- Zgornja Ribnica Location in Slovenia
- Coordinates: 45°51′43″N 15°39′55″E﻿ / ﻿45.86194°N 15.66528°E
- Country: Slovenia
- Traditional region: Lower Carniola
- Statistical region: Lower Sava
- Municipality: Brežice
- Elevation: 225 m (738 ft)

= Zgornja Ribnica =

Zgornja Ribnica (/sl/; in older sources also Gorenja Ribnica, Oberribenza) is a former settlement in the Municipality of Brežice in eastern Slovenia, close to the border with Croatia. It is now part of the village of Ribnica. The area is part of the traditional region of Lower Carniola. It is now included with the rest of the municipality in the Lower Sava Statistical Region.

==Geography==
Part of Zgornja Ribnica stands on a terrace above the Road from Ljubljana to Zagreb. The rest of the settlement is scattered across the adjacent hillsides.

==Name==
The name Zgornja Ribnica literally means 'upper Ribnica', contrasting with neighboring Spodnja Ribnica (literally, 'lower Ribnica'), which stands about 70 m lower in elevation.
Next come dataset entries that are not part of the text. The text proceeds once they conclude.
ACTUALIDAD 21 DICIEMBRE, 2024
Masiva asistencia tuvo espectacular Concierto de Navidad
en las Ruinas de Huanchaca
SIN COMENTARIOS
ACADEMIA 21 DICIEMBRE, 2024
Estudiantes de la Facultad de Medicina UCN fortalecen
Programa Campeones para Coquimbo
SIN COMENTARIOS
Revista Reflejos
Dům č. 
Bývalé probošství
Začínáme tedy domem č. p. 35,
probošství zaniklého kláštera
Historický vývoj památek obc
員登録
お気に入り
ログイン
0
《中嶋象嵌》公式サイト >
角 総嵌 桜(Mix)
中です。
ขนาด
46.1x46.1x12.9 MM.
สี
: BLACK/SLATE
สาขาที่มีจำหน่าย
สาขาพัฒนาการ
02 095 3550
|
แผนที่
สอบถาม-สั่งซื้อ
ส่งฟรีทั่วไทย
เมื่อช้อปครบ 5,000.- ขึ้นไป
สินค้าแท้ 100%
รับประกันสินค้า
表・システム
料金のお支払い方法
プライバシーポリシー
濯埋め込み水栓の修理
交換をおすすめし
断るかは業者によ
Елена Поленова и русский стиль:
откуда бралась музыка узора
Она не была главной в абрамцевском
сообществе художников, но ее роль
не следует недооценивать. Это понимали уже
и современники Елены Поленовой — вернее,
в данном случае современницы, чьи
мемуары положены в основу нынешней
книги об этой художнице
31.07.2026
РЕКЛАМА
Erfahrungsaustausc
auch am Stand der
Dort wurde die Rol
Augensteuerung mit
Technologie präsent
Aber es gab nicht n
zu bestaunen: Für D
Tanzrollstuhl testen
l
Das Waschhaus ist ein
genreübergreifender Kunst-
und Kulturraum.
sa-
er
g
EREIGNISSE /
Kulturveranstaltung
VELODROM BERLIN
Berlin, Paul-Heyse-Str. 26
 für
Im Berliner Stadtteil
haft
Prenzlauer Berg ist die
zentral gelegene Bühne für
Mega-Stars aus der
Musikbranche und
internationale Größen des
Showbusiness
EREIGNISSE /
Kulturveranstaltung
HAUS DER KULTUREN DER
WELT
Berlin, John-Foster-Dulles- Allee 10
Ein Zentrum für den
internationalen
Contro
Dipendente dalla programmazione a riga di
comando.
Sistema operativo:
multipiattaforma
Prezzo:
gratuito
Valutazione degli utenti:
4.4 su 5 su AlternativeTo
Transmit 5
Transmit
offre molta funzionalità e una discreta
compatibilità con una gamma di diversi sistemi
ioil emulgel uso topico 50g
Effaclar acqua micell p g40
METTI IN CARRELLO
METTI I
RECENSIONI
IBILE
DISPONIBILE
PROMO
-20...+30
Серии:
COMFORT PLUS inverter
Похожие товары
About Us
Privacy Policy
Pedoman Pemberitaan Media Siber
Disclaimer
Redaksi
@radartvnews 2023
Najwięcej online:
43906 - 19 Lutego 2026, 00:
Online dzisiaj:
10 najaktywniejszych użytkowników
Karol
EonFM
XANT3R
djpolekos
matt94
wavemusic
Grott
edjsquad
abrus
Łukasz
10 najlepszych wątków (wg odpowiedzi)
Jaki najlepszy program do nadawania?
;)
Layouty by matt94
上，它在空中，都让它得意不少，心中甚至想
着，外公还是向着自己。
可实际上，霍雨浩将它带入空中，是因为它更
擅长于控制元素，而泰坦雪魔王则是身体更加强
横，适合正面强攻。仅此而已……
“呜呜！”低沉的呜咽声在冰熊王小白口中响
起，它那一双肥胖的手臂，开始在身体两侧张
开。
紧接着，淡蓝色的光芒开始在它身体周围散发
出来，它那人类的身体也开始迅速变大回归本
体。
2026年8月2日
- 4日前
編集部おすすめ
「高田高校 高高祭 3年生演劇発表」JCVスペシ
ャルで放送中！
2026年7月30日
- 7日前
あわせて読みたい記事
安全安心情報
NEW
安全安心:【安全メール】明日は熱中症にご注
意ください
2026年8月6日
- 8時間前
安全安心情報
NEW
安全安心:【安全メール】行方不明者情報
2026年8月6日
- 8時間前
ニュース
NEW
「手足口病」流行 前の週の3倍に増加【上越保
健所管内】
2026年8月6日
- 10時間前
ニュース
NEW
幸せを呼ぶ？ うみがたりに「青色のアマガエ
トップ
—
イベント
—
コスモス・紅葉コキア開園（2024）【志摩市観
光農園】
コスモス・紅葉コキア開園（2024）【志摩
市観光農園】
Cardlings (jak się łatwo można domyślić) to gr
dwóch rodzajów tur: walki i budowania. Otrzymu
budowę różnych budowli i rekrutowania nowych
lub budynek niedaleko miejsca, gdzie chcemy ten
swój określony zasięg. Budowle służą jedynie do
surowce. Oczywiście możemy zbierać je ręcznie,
The name Ribnica was originally a hydronym derived from the common noun riba 'fish', thus referring to a stream with many fish and, by extension, a settlement along such a stream.

==History==
Zgornja Ribnica had a population of 69 living in 13 houses in 1869, and 73 living in 13 houses in 1900. Together with neighboring Spodnja Ribnica, Zgornja Ribnica was combined into the village of Ribnica 1953, ending its existence as an independent settlement.